Operational Considerations

Tuning the Threshold

The 512-token boundary is a starting point, not a universal constant. In practice, collect the following metrics over at least seven days before adjusting:

  • Actual output token distribution per request (P50, P90, P99)
  • Per-pool preemption rate (vllm:num_preemptions_total Prometheus metric)
  • Per-pool vllm:num_requests_waiting queue depth

If the short-pool queue grows persistently deep, lower the threshold or add more short-pool replicas. If long-pool GPU utilization stays low, raise the threshold to send fewer requests there.

KEDA Autoscaling Integration

Adding a KEDA ScaledObject backed by vLLM Prometheus metrics gives each pool its own independent autoscaling behavior:

apiVersion: keda.sh/v1alpha1
kind: ScaledObject
metadata:
  name: vllm-short-pool-scaler
  namespace: llm-serving
spec:
  scaleTargetRef:
    name: vllm-short-pool
  minReplicaCount: 1
  maxReplicaCount: 8
  triggers:
    - type: prometheus
      metadata:
        serverAddress: http://prometheus:9090
        metricName: vllm_requests_waiting_short
        query: vllm:num_requests_waiting{deployment="vllm-short-pool"}
        threshold: "5"

Metric-based scaling responds more directly to inference load than simple HTTP RPS scaling. A threshold of 5 means scale-up begins when more than five requests are queued.

Model Sharing vs. Instance Separation

The two pools do not strictly require separate vLLM instances. Running the same model with different --max-model-len settings is the baseline configuration, but if memory budget allows, a single vLLM instance can expose two external ports with different internal priority classes.

That said, instance separation is the cleaner choice for fully eliminating preemption interference, because KV cache memory is shared within a single vLLM process.

Relevance to ThakiCloud’s ai-platform

ThakiCloud’s ai-platform serves multiple tenants’ inference workloads on a shared GPU cluster. Dual-Pool Routing adds two concrete benefits in this context.

First, it reduces cross-tenant interference. When Tenant A’s chatbot requests — short by nature — get queued behind Tenant B’s long document analysis batch jobs, the result is SLO violations. Pool separation cuts off this interference at the structural level.

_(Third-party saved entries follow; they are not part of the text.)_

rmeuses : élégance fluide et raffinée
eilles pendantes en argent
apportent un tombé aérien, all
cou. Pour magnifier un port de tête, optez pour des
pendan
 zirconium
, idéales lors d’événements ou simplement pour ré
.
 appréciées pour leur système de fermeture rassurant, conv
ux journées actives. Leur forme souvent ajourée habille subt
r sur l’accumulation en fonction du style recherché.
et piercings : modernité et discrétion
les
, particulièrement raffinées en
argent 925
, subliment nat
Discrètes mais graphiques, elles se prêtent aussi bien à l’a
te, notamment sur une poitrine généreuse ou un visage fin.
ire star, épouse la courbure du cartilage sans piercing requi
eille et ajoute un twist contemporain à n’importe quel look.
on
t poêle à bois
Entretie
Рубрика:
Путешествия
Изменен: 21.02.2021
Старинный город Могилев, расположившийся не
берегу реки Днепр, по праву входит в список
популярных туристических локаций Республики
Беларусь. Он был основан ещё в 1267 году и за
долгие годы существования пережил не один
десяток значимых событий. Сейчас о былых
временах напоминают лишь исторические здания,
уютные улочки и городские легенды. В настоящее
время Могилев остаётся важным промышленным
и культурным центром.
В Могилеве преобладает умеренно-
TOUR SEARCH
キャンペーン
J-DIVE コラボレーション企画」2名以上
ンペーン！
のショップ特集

Second, it improves GPU budget efficiency. A 31–42% GPU time reduction means either handling more requests with the same GPU budget, or achieving the same throughput with fewer GPUs. In an on-premises environment with a fixed resource ceiling, that savings translates directly into lower serving cost.

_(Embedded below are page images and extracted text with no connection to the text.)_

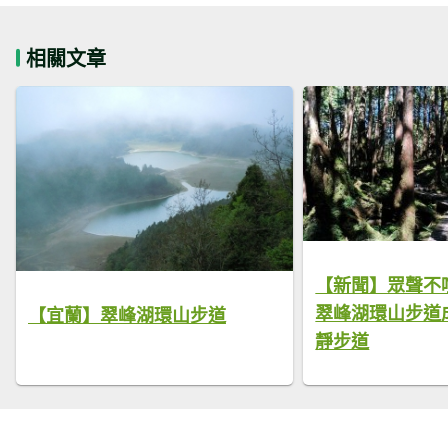
相關文章
【新聞】眾聲不
翠峰湖環山步道
【宜蘭】翠峰湖環山步道
靜步道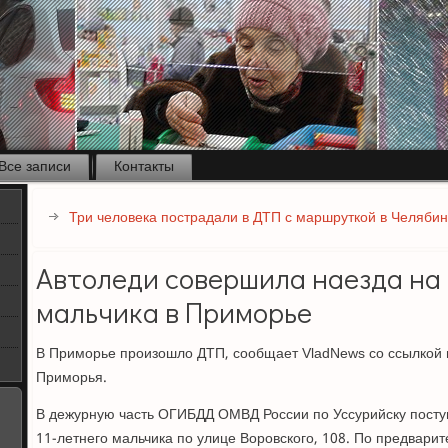
Все записи
Контакты
Три человека пострадали в ДТП с маршруткой в Челябин
Автоледи совершила наезда на 
мальчика в Приморье
В Приморье произошло ДТП, сообщает VladNews со ссылкой 
Приморья.
В дежурную часть ОГИБДД ОМВД России по Уссурийску посту
11-летнего мальчика по улице Воровского, 108. По предвари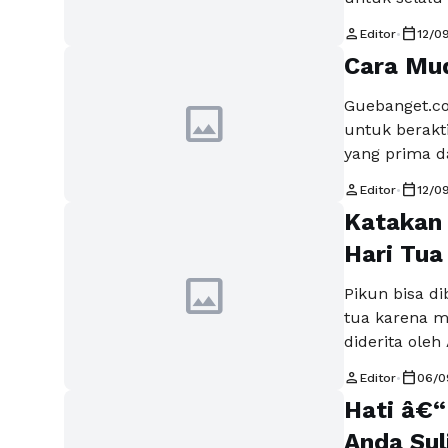
Jakarta, sud
person
calendar_today
Editor
•
12/0
setiap hari 
Cara Mud
kotoran, ker
segar dan ra
image
Guebanget.co
untuk berakt
yang prima d
pekerjaan ber
person
calendar_today
Editor
•
12/0
kuat agar tid
Katakan 
pada lelaki 
Baca Seleng
Hari Tua
image
Pikun bisa di
tua karena m
diderita ole
pikun, salah 
person
calendar_today
Editor
•
06/0
dipikirkan. S
Hati â€“
Anda dicemar
Anda Sul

For ThakiCloud clusters already using Kueue LocalQueue, adding this architecture requires only two queue declarations and a lightweight router deployment. Compatibility with existing vLLM Deployment specs is high, so the adoption surface is broad.

Summary

The problem Dual-Pool Token-Budget Routing solves is simple: when short and long requests share a queue, short requests lose. Separating them at the queue level lets each type be processed at its natural pace.

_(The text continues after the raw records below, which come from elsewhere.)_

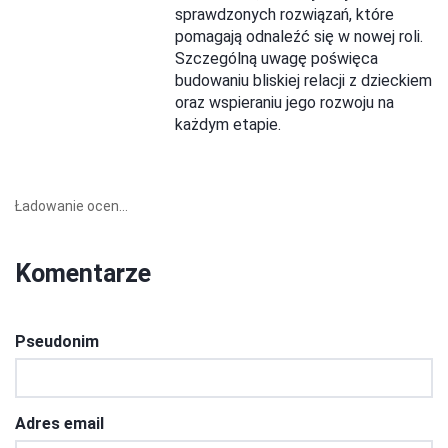
sprawdzonych rozwiązań, które
pomagają odnaleźć się w nowej roli.
Szczególną uwagę poświęca
budowaniu bliskiej relacji z dzieckiem
oraz wspieraniu jego rozwoju na
każdym etapie.
Ładowanie ocen...
Komentarze
Pseudonim
Adres email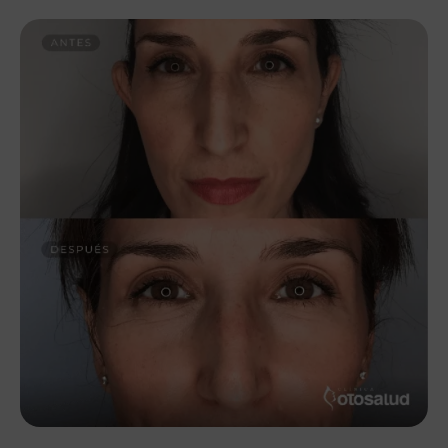
oponerse al tratamiento de sus datos. OTOSALUD S.L.
dejará de tratar los datos, salvo por motivos legítimos
imperiosos, o el ejercicio o la defensa de posibles
reclamaciones.
– Derecho a la portabilidad de sus datos: Usted puede
solicitarnos que sus datos personales automatizados
sean cedidos o transferidos a cualquier otra empresa
que nos indique en un formato estructurado, inteligible
y automatizado.
– Los interesados pueden ejercitar sus derechos de
acceso, rectificación, supresión, limitación, oposición y
portabilidad de los datos dirigiéndose por escrito a
OTOSALUD S.L. indicando el derecho a ejercer y
adjuntando copia de DNI a través de la siguiente
dirección postal: AVD DE LA MANCHA 1B, PISO
1ºG/PISO 7ºD, 13001 CIUDAD REAL (CIUDAD REAL),
indicando en el sobre PROTECCIÓN DE DATOS, o bien
a través de la dirección de correo
info@clinicaotosalud.es indicando en el asunto
PROTECCIÓN DE DATOS.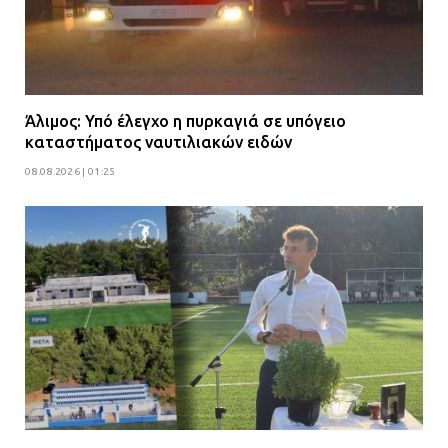
Άλιμος: Υπό έλεγχο η πυρκαγιά σε υπόγειο
καταστήματος ναυτιλιακών ειδών
08.08.2026 | 01:25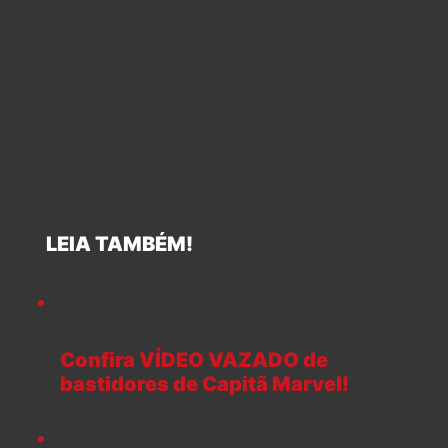
LEIA TAMBÉM!
Confira VÍDEO VAZADO de
bastidores de Capitã Marvel!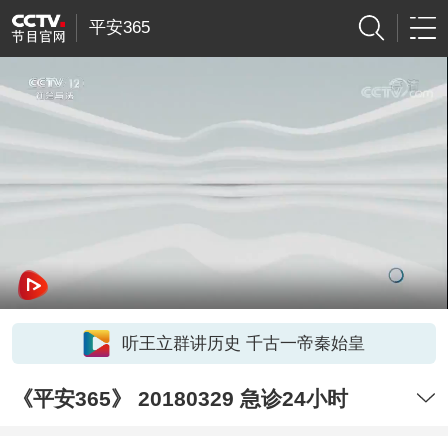
平安365
听王立群讲历史 千古一帝秦始皇
《平安365》 20180329 急诊24小时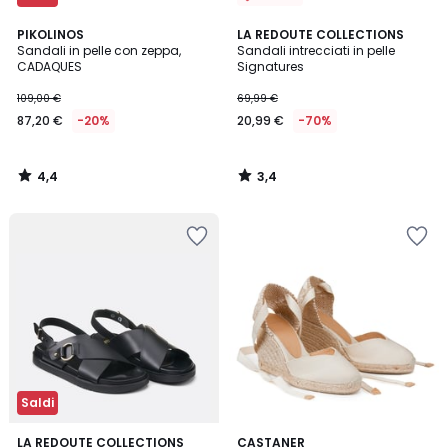
4,4
3,4
PIKOLINOS
LA REDOUTE COLLECTIONS
/ 5
/ 5
Sandali in pelle con zeppa,
Sandali intrecciati in pelle
CADAQUES
Signatures
109,00 €
69,99 €
87,20 €
-20%
20,99 €
-70%
4,4
3,4
/
/
5
5
Saldi
3,6
LA REDOUTE COLLECTIONS
CASTANER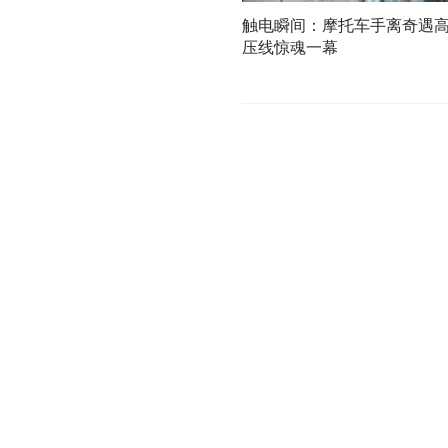
触电瞬间：摩托车手离奇遇
压线惊魂一幕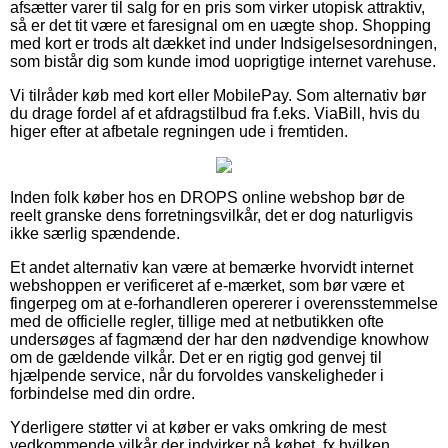
afsætter varer til salg for en pris som virker utopisk attraktiv,
så er det tit være et faresignal om en uægte shop. Shopping
med kort er trods alt dækket ind under Indsigelsesordningen,
som bistår dig som kunde imod uoprigtige internet varehuse.
Vi tilråder køb med kort eller MobilePay. Som alternativ bør
du drage fordel af et afdragstilbud fra f.eks. ViaBill, hvis du
higer efter at afbetale regningen ude i fremtiden.
Inden folk køber hos en DROPS online webshop bør de
reelt granske dens forretningsvilkår, det er dog naturligvis
ikke særlig spændende.
Et andet alternativ kan være at bemærke hvorvidt internet
webshoppen er verificeret af e-mærket, som bør være et
fingerpeg om at e-forhandleren opererer i overensstemmelse
med de officielle regler, tillige med at netbutikken ofte
undersøges af fagmænd der har den nødvendige knowhow
om de gældende vilkår. Det er en rigtig god genvej til
hjælpende service, når du forvoldes vanskeligheder i
forbindelse med din ordre.
Yderligere støtter vi at køber er vaks omkring de mest
vedkommende vilkår der indvirker på købet, fx hvilken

The results from arXiv 2604.08075 — 31–42% GPU time savings, a 5.4x reduction in preemption rate, and 6% improvement in P99 TTFT — represent a strong return for the implementation complexity involved. On Kubernetes, two Kueue LocalQueues, two vLLM Deployments, and one lightweight router are all it takes to build this structure.